1. De lidstaten en de Commissie onderzoeken en evalueren de wijze waarop de bij deze richtlijn ingestelde administratieve samenwerking functioneert.
2. De lidstaten delen de Commissie alle relevante gegevens mee die noodzakelijk zijn om de doeltreffendheid van de administratieve samenwerking overeenkomstig deze richtlijn ter bestrijding van belastingontduiking en belastingontwijking te kunnen evalueren.
3. De lidstaten doen de Commissie een jaarlijkse beoordeling toekomen van de doeltreffendheid van de in de artikelen 8, 8 bis, 8 bis bis en 8 bis ter bedoelde automatische inlichtingenuitwisseling en de daarmee bereikte resultaten.

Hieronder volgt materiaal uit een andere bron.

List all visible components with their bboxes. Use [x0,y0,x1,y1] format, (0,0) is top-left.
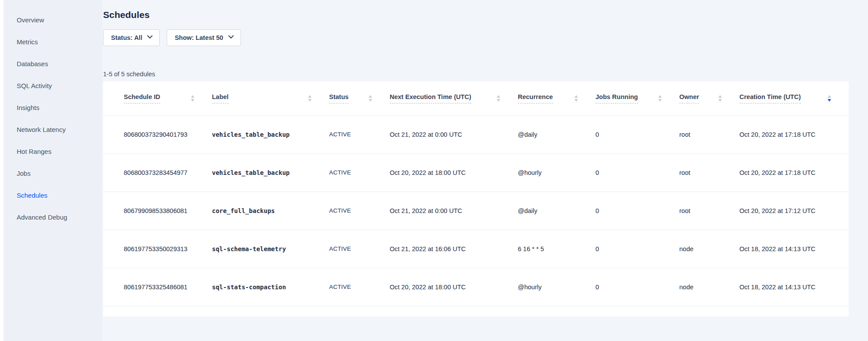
show-filter-dropdown[interactable]: Show: Latest 50 [167,29,240,46]
recurrence-cell: @daily [518,115,595,153]
column-header-schedule-id[interactable]: Schedule ID [103,82,212,115]
next-execution-cell: Oct 20, 2022 at 18:00 UTC [390,153,518,192]
recurrence-cell: @daily [518,192,595,230]
table-row: 806800373290401793 vehicles_table_backup… [103,115,849,153]
schedule-id-cell: 806799098533806081 [103,192,212,230]
sort-icon[interactable] [658,95,662,102]
sidebar-item-network-latency[interactable]: Network Latency [17,125,102,134]
creation-time-cell: Oct 20, 2022 at 17:18 UTC [739,115,849,153]
sidebar-item-overview[interactable]: Overview [17,16,102,25]
next-execution-cell: Oct 21, 2022 at 16:06 UTC [390,230,518,268]
sort-icon[interactable] [369,95,372,102]
chevron-down-icon [228,33,234,39]
sidebar-item-sql-activity[interactable]: SQL Activity [17,82,102,90]
owner-cell: root [679,153,739,192]
schedules-table-card: Schedule ID Label Status [103,82,849,316]
status-cell: ACTIVE [329,115,390,153]
status-filter-dropdown[interactable]: Status: All [103,29,160,46]
column-header-label[interactable]: Label [212,82,329,115]
label-cell: sql-stats-compaction [212,268,329,306]
creation-time-cell: Oct 18, 2022 at 14:13 UTC [739,230,849,268]
status-filter-label: Status: All [111,34,142,41]
status-cell: ACTIVE [329,230,390,268]
sidebar-item-schedules[interactable]: Schedules [17,191,102,200]
creation-time-cell: Oct 18, 2022 at 14:13 UTC [739,268,849,306]
jobs-running-cell: 0 [595,153,679,192]
table-row: 806197753325486081 sql-stats-compaction … [103,268,849,306]
column-header-jobs-running[interactable]: Jobs Running [595,82,679,115]
filters-bar: Status: All Show: Latest 50 [103,29,849,46]
recurrence-cell: @hourly [518,268,595,306]
sort-icon[interactable] [191,95,194,102]
recurrence-cell: @hourly [518,153,595,192]
creation-time-cell: Oct 20, 2022 at 17:12 UTC [739,192,849,230]
sort-icon[interactable] [718,95,722,102]
next-execution-cell: Oct 21, 2022 at 0:00 UTC [390,115,518,153]
jobs-running-cell: 0 [595,230,679,268]
column-header-owner[interactable]: Owner [679,82,739,115]
sidebar-item-insights[interactable]: Insights [17,103,102,112]
sort-icon[interactable] [308,95,312,102]
sidebar-item-advanced-debug[interactable]: Advanced Debug [17,213,102,222]
page-title: Schedules [103,10,849,20]
sort-desc-icon[interactable] [828,95,831,102]
recurrence-cell: 6 16 * * 5 [518,230,595,268]
sidebar-item-metrics[interactable]: Metrics [17,38,102,46]
table-row: 806800373283454977 vehicles_table_backup… [103,153,849,192]
sidebar-item-databases[interactable]: Databases [17,60,102,68]
left-gutter [0,0,4,341]
owner-cell: root [679,115,739,153]
column-header-creation-time[interactable]: Creation Time (UTC) [739,82,849,115]
chevron-down-icon [147,33,153,39]
sidebar: Overview Metrics Databases SQL Activity … [4,0,102,341]
table-header-row: Schedule ID Label Status [103,82,849,115]
sidebar-item-hot-ranges[interactable]: Hot Ranges [17,147,102,156]
status-cell: ACTIVE [329,268,390,306]
label-cell: vehicles_table_backup [212,115,329,153]
sidebar-item-jobs[interactable]: Jobs [17,169,102,178]
owner-cell: node [679,230,739,268]
creation-time-cell: Oct 20, 2022 at 17:18 UTC [739,153,849,192]
table-row: 806799098533806081 core_full_backups ACT… [103,192,849,230]
label-cell: core_full_backups [212,192,329,230]
schedule-id-cell: 806800373283454977 [103,153,212,192]
next-execution-cell: Oct 20, 2022 at 18:00 UTC [390,268,518,306]
label-cell: sql-schema-telemetry [212,230,329,268]
show-filter-label: Show: Latest 50 [175,34,223,41]
status-cell: ACTIVE [329,192,390,230]
schedule-id-cell: 806197753350029313 [103,230,212,268]
schedule-id-cell: 806800373290401793 [103,115,212,153]
label-cell: vehicles_table_backup [212,153,329,192]
jobs-running-cell: 0 [595,192,679,230]
sort-icon[interactable] [574,95,578,102]
owner-cell: root [679,192,739,230]
main-content: Schedules Status: All Show: Latest 50 1-… [102,0,868,341]
schedules-table: Schedule ID Label Status [103,82,849,306]
column-header-status[interactable]: Status [329,82,390,115]
table-row: 806197753350029313 sql-schema-telemetry … [103,230,849,268]
owner-cell: node [679,268,739,306]
schedule-id-cell: 806197753325486081 [103,268,212,306]
jobs-running-cell: 0 [595,115,679,153]
sort-icon[interactable] [497,95,500,102]
next-execution-cell: Oct 21, 2022 at 0:00 UTC [390,192,518,230]
results-count: 1-5 of 5 schedules [103,71,849,78]
column-header-recurrence[interactable]: Recurrence [518,82,595,115]
status-cell: ACTIVE [329,153,390,192]
column-header-next-execution-time[interactable]: Next Execution Time (UTC) [390,82,518,115]
jobs-running-cell: 0 [595,268,679,306]
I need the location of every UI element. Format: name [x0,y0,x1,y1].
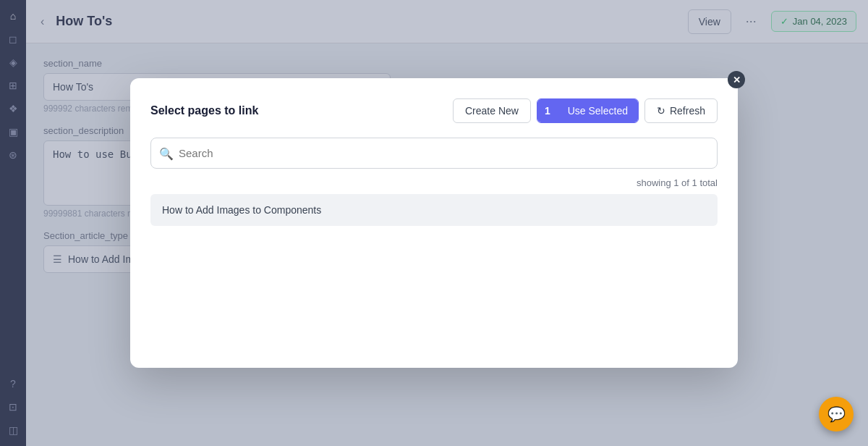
modal-overlay: ✕ Select pages to link Create New 1 Use … [0,0,868,446]
use-selected-button[interactable]: 1 Use Selected [537,98,639,123]
chat-button[interactable]: 💬 [819,397,854,432]
result-item[interactable]: How to Add Images to Components [150,194,718,226]
use-selected-label: Use Selected [558,99,638,122]
search-container: 🔍 [150,138,718,169]
use-selected-badge: 1 [537,99,558,122]
chat-icon: 💬 [827,405,846,423]
modal-title: Select pages to link [150,104,258,117]
search-input[interactable] [150,138,718,169]
refresh-icon: ↻ [657,105,665,117]
refresh-button[interactable]: ↻ Refresh [644,98,718,123]
search-icon: 🔍 [159,146,174,160]
refresh-label: Refresh [670,105,705,117]
modal-actions: Create New 1 Use Selected ↻ Refresh [453,98,718,123]
results-info: showing 1 of 1 total [150,177,718,188]
modal-header: Select pages to link Create New 1 Use Se… [150,98,718,123]
results-list: How to Add Images to Components [150,194,718,226]
result-item-label: How to Add Images to Components [162,204,321,216]
modal-close-button[interactable]: ✕ [728,71,745,88]
modal: ✕ Select pages to link Create New 1 Use … [130,78,738,368]
create-new-button[interactable]: Create New [453,98,531,123]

De Commissie stelt aan de hand van uitvoeringshandelingen de vorm en wijze van mededeling van deze jaarlijkse beoordeling vast. Die uitvoeringshandelingen worden volgens de in artikel 26, lid 2, bedoelde procedure vastgesteld.
4. De Commissie stelt volgens de in artikel 26, lid 2, bedoelde procedure een lijst van statistische gegevens vast die door de lidstaten moeten worden verstrekt voor de evaluatie van deze richtlijn.